▶ [Raw data]:
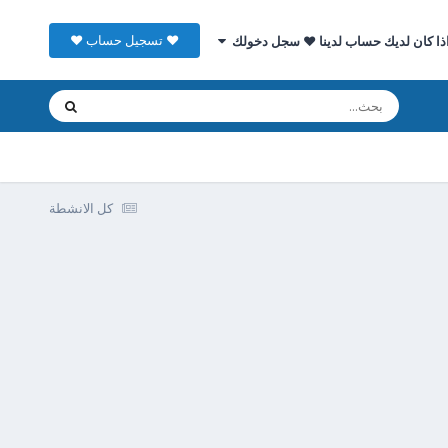
♥ تسجيل حساب ♥
ذا كان لديك حساب لدينا ♥ سجل دخولك
كل الانشطة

▶ [Your objective]: Only the text of the listing should be returned, exactly and in full; no image goes into the copy.

▶ [Output for this exercise]:
♥ تسجيل حساب ♥
ذا كان لديك حساب لدينا ♥ سجل دخولك
كل الانشطة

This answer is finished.